### Directions for this task
Word for word, reproduce all of the entries shown below.

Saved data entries

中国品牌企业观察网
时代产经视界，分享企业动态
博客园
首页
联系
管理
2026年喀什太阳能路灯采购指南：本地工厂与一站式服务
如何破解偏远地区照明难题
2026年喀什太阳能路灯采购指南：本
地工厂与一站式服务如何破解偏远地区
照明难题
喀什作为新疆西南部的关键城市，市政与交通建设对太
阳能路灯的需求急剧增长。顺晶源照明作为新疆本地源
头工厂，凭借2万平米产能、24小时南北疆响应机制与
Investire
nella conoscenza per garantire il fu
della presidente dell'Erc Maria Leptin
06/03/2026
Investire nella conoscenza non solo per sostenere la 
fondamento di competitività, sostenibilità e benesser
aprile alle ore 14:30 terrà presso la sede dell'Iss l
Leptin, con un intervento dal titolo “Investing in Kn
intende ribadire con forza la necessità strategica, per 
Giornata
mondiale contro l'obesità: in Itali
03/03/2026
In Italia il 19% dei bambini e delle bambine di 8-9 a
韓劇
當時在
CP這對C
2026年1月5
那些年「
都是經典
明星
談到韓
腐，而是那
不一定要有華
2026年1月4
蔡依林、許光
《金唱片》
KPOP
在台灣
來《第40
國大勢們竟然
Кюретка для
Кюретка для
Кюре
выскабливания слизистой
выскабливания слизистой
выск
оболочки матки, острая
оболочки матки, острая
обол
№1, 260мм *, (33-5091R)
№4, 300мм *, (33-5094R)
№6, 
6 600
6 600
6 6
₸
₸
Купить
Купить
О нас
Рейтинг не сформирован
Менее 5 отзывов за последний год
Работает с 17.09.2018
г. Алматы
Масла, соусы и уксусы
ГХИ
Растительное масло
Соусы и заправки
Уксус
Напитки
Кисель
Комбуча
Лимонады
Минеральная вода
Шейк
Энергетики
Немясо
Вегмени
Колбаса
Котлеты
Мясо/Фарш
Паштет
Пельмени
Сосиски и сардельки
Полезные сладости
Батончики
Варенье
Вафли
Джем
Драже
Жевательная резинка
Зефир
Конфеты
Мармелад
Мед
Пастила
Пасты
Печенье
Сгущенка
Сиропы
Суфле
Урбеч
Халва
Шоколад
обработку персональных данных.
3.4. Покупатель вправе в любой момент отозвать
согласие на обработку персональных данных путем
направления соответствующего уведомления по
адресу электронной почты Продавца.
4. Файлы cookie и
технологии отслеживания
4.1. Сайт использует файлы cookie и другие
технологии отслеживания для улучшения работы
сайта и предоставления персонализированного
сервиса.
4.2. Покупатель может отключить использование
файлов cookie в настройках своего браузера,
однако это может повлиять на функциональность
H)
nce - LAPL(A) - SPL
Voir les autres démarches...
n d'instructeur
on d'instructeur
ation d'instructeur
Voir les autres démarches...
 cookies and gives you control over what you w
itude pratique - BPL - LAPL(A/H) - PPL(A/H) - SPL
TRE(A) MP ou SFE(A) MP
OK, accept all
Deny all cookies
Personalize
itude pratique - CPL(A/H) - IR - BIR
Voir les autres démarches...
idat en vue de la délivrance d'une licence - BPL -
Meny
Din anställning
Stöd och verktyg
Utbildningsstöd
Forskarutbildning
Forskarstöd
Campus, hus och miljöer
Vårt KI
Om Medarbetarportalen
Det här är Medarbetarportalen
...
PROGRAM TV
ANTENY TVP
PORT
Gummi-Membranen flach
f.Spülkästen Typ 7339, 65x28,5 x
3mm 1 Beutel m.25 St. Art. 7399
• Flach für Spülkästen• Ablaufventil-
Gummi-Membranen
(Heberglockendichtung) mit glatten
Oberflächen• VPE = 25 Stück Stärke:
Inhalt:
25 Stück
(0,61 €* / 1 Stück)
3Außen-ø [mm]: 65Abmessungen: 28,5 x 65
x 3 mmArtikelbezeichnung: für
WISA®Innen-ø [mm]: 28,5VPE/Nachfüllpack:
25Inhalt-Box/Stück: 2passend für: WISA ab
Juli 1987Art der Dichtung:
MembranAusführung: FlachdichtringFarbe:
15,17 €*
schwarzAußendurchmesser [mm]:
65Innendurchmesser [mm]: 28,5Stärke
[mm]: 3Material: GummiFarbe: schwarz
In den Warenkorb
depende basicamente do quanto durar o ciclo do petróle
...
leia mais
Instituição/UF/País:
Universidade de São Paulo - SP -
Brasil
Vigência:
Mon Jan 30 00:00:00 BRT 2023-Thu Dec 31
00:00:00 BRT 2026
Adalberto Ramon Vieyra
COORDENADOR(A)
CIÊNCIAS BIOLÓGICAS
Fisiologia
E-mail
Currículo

### Answer
中国品牌企业观察网
时代产经视界，分享企业动态
博客园
首页
联系
管理
2026年喀什太阳能路灯采购指南：本地工厂与一站式服务
如何破解偏远地区照明难题
2026年喀什太阳能路灯采购指南：本
地工厂与一站式服务如何破解偏远地区
照明难题
喀什作为新疆西南部的关键城市，市政与交通建设对太
阳能路灯的需求急剧增长。顺晶源照明作为新疆本地源
头工厂，凭借2万平米产能、24小时南北疆响应机制与
Investire
nella conoscenza per garantire il fu
della presidente dell'Erc Maria Leptin
06/03/2026
Investire nella conoscenza non solo per sostenere la 
fondamento di competitività, sostenibilità e benesser
aprile alle ore 14:30 terrà presso la sede dell'Iss l
Leptin, con un intervento dal titolo “Investing in Kn
intende ribadire con forza la necessità strategica, per 
Giornata
mondiale contro l'obesità: in Itali
03/03/2026
In Italia il 19% dei bambini e delle bambine di 8-9 a
韓劇
當時在
CP這對C
2026年1月5
那些年「
都是經典
明星
談到韓
腐，而是那
不一定要有華
2026年1月4
蔡依林、許光
《金唱片》
KPOP
在台灣
來《第40
國大勢們竟然
Кюретка для
Кюретка для
Кюре
выскабливания слизистой
выскабливания слизистой
выск
оболочки матки, острая
оболочки матки, острая
обол
№1, 260мм *, (33-5091R)
№4, 300мм *, (33-5094R)
№6, 
6 600
6 600
6 6
₸
₸
Купить
Купить
О нас
Рейтинг не сформирован
Менее 5 отзывов за последний год
Работает с 17.09.2018
г. Алматы
Масла, соусы и уксусы
ГХИ
Растительное масло
Соусы и заправки
Уксус
Напитки
Кисель
Комбуча
Лимонады
Минеральная вода
Шейк
Энергетики
Немясо
Вегмени
Колбаса
Котлеты
Мясо/Фарш
Паштет
Пельмени
Сосиски и сардельки
Полезные сладости
Батончики
Варенье
Вафли
Джем
Драже
Жевательная резинка
Зефир
Конфеты
Мармелад
Мед
Пастила
Пасты
Печенье
Сгущенка
Сиропы
Суфле
Урбеч
Халва
Шоколад
обработку персональных данных.
3.4. Покупатель вправе в любой момент отозвать
согласие на обработку персональных данных путем
направления соответствующего уведомления по
адресу электронной почты Продавца.
4. Файлы cookie и
технологии отслеживания
4.1. Сайт использует файлы cookie и другие
технологии отслеживания для улучшения работы
сайта и предоставления персонализированного
сервиса.
4.2. Покупатель может отключить использование
файлов cookie в настройках своего браузера,
однако это может повлиять на функциональность
H)
nce - LAPL(A) - SPL
Voir les autres démarches...
n d'instructeur
on d'instructeur
ation d'instructeur
Voir les autres démarches...
 cookies and gives you control over what you w
itude pratique - BPL - LAPL(A/H) - PPL(A/H) - SPL
TRE(A) MP ou SFE(A) MP
OK, accept all
Deny all cookies
Personalize
itude pratique - CPL(A/H) - IR - BIR
Voir les autres démarches...
idat en vue de la délivrance d'une licence - BPL -
Meny
Din anställning
Stöd och verktyg
Utbildningsstöd
Forskarutbildning
Forskarstöd
Campus, hus och miljöer
Vårt KI
Om Medarbetarportalen
Det här är Medarbetarportalen
...
PROGRAM TV
ANTENY TVP
PORT
Gummi-Membranen flach
f.Spülkästen Typ 7339, 65x28,5 x
3mm 1 Beutel m.25 St. Art. 7399
• Flach für Spülkästen• Ablaufventil-
Gummi-Membranen
(Heberglockendichtung) mit glatten
Oberflächen• VPE = 25 Stück Stärke:
Inhalt:
25 Stück
(0,61 €* / 1 Stück)
3Außen-ø [mm]: 65Abmessungen: 28,5 x 65
x 3 mmArtikelbezeichnung: für
WISA®Innen-ø [mm]: 28,5VPE/Nachfüllpack:
25Inhalt-Box/Stück: 2passend für: WISA ab
Juli 1987Art der Dichtung:
MembranAusführung: FlachdichtringFarbe:
15,17 €*
schwarzAußendurchmesser [mm]:
65Innendurchmesser [mm]: 28,5Stärke
[mm]: 3Material: GummiFarbe: schwarz
In den Warenkorb
depende basicamente do quanto durar o ciclo do petróle
...
leia mais
Instituição/UF/País:
Universidade de São Paulo - SP -
Brasil
Vigência:
Mon Jan 30 00:00:00 BRT 2023-Thu Dec 31
00:00:00 BRT 2026
Adalberto Ramon Vieyra
COORDENADOR(A)
CIÊNCIAS BIOLÓGICAS
Fisiologia
E-mail
Currículo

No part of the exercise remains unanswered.